**Source records**.
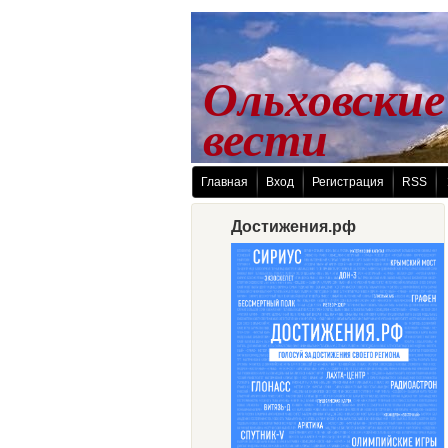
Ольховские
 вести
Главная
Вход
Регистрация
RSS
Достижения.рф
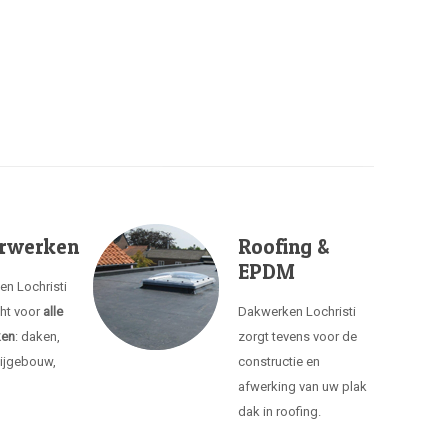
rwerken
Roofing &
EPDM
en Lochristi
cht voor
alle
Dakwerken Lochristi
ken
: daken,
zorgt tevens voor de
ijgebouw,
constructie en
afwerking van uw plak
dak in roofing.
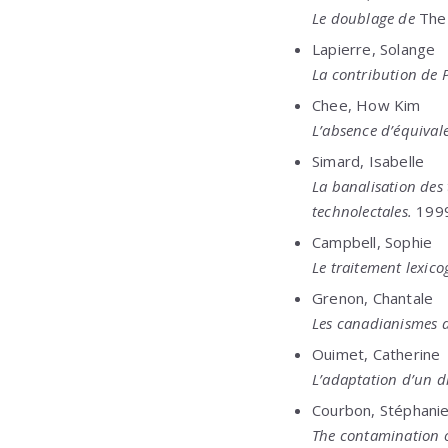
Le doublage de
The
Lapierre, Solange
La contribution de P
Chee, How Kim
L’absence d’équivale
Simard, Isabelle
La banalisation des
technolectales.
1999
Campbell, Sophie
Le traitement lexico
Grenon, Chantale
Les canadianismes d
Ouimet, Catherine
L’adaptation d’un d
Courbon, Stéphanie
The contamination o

**What the exercise asks**.
From the first line to the last, copy the records above exactly and drop any pictures.

**Written answer**.
Ольховские
 вести
Главная
Вход
Регистрация
RSS
Достижения.рф
rwerken
Roofing &
EPDM
en Lochristi
cht voor
alle
Dakwerken Lochristi
ken
: daken,
zorgt tevens voor de
ijgebouw,
constructie en
afwerking van uw plak
dak in roofing.
Le doublage de
The
Lapierre, Solange
La contribution de P
Chee, How Kim
L’absence d’équivale
Simard, Isabelle
La banalisation des
technolectales.
1999
Campbell, Sophie
Le traitement lexico
Grenon, Chantale
Les canadianismes d
Ouimet, Catherine
L’adaptation d’un d
Courbon, Stéphanie
The contamination o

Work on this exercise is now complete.